Ahora que el trabajo no nos distrae puede que aprovechemos el tiempo libre para hacer cosas auténticamente importantes. En primer lugar, para pensar por nosotros mismos y para que no nos lo den todo masticado. Nos hemos tenido que parar a la fuerza y bueno será, por una vez, dejar de refugiarnos en el trabajo y pensar en lo que estamos haciendo, a dónde vamos y a dónde queremos ir. El confinamiento parece que va para largo y que no vivimos un hecho anecdótico de nuestras vidas sino excepcional. Una experiencia realmente nueva. Nos han abandonado. Del todo. Como a un perro en la autopista. Los políticos que nos tenían que proteger ni lo hacen y ni piensan hacerlo, nos han aparcado en un vertedero, como si fuéramos una mesita de noche que ha quedado coja de un pie. Y si somos gente mayor, los políticos, empezando por Trump y terminando por algunos alcaldes de aquí, dicen que no les sale a cuenta mantenernos vivos. Decían que nos protegían, que les votáramos porque nos protegerían, y nos han dejado tirados. Cuando los ciudadanos son descartados por sus dirigentes es legítimo sublevarse, desobedecerles. Han perdido, por negligencia, la autoridad que tenían.

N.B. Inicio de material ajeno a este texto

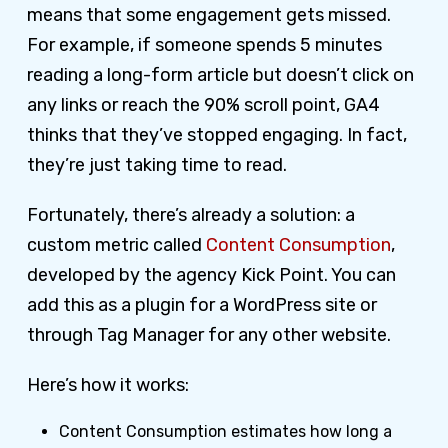
means that some engagement gets missed.
For example, if someone spends 5 minutes
reading a long-form article but doesn’t click on
any links or reach the 90% scroll point, GA4
thinks that they’ve stopped engaging. In fact,
they’re just taking time to read.
Fortunately, there’s already a solution: a
custom metric called
Content Consumption
,
developed by the agency Kick Point. You can
add this as a plugin for a WordPress site or
through Tag Manager for any other website.
Here’s how it works:
Content Consumption estimates how long a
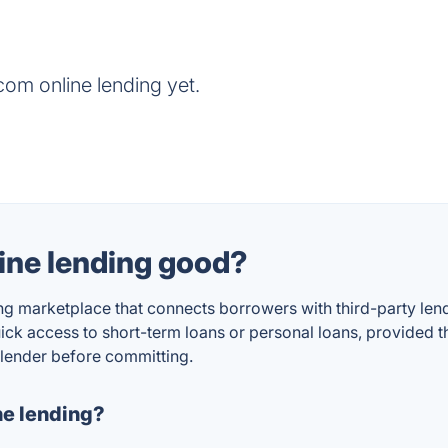
om online lending yet.
ine lending good?
 marketplace that connects borrowers with third-party lende
k access to short-term loans or personal loans, provided th
 lender before committing.
e lending?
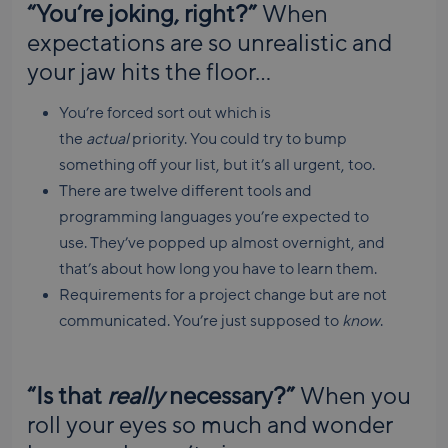
“You’re joking, right?”
When
expectations are so unrealistic and
your jaw hits the floor…
You’re forced sort out which is
the
actual
priority. You could try to bump
something off your list, but it’s all urgent, too.
There are twelve different tools and
programming languages you’re expected to
use. They’ve popped up almost overnight, and
that’s about how long you have to learn them.
Requirements for a project change but are not
communicated. You’re just supposed to
know
.
“Is that
really
necessary?”
When you
roll your eyes so much and wonder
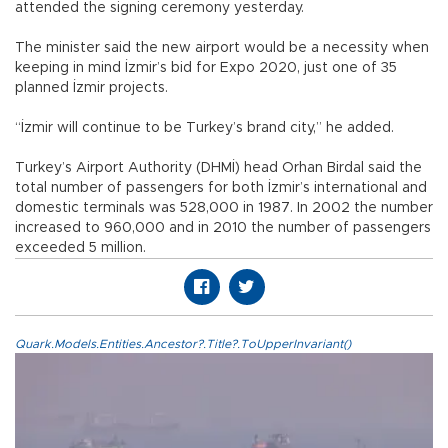
attended the signing ceremony yesterday.
The minister said the new airport would be a necessity when
keeping in mind İzmir’s bid for Expo 2020, just one of 35
planned İzmir projects.
“İzmir will continue to be Turkey’s brand city,” he added.
Turkey’s Airport Authority (DHMİ) head Orhan Birdal said the
total number of passengers for both İzmir’s international and
domestic terminals was 528,000 in 1987. In 2002 the number
increased to 960,000 and in 2010 the number of passengers
exceeded 5 million.
Quark.Models.Entities.Ancestor?.Title?.ToUpperInvariant()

Es por eso que han sacado al ejército a la calle, porque saben que están en falso, porque saben que el pueblo, el verdadero soberano, tiene todo el derecho de destituirles. No están haciendo nada para luchar contra el virus, sólo se hacen fotos, sólo representan una comedia para poder lavar la cara al gobierno de España e impedir una revuelta social, una revuelta independentista.

No queremos la independencia porque sí. La queremos porque estamos mal gobernados

Catalunya, de hecho, nació políticamente cuando el rey de Francia que supuestamente nos iba a proteger de Almanzor, Hugo Capeto, nos dejó tirados el año 985. Hace 1.035 años de aquello, cuando los sarracenos destruyeron Barcelona y el conde Borrell II decidió que ya no nos dejábamos mandar. Seguramente, ahora y hoy, muchas personas ya han entendido que no queremos la independencia porque sí. La queremos porque estamos mal gobernados. Y porque no sólo estamos en manos de unos inútiles. Es mucho peor. Estamos gobernados por negligentes, por indiferentes, por auténticos monstruos de egoísmo que sólo piensan en ellos mismos y que sólo se acuerdan del pueblo cuando hay que ir a votar. No tienen ni una chispa de empatía hacia el pueblo, no saben ponerse en nuestro lugar ni por equivocación. Hablan mucho de solidaridad, pero a la hora de la verdad, mientras la gente se va muriendo, los miembros del Gobierno de España reciben un trato de privilegio. Reciben las atenciones que nos niegan a nosotros. A nosotros, que somos, en definitiva, los que pagamos y mantenemos al Estado. A nosotros, los ciudadanos, que somos los dueños. La clase empresarial catalana y los sindicatos no quisieron realizar un paro indefinido de la actividad económica de Catalunya para conseguir la independencia. Decían que parar totalmente la economía era una fantasía. Ahora hemos visto que la actual ruina económica y la catástrofe sanitaria son consecuencia de no haber tenido el valor de romper con España. De hacer realidad aquella fantasía. Cada día que nos mantengamos dentro de España es un día perdido.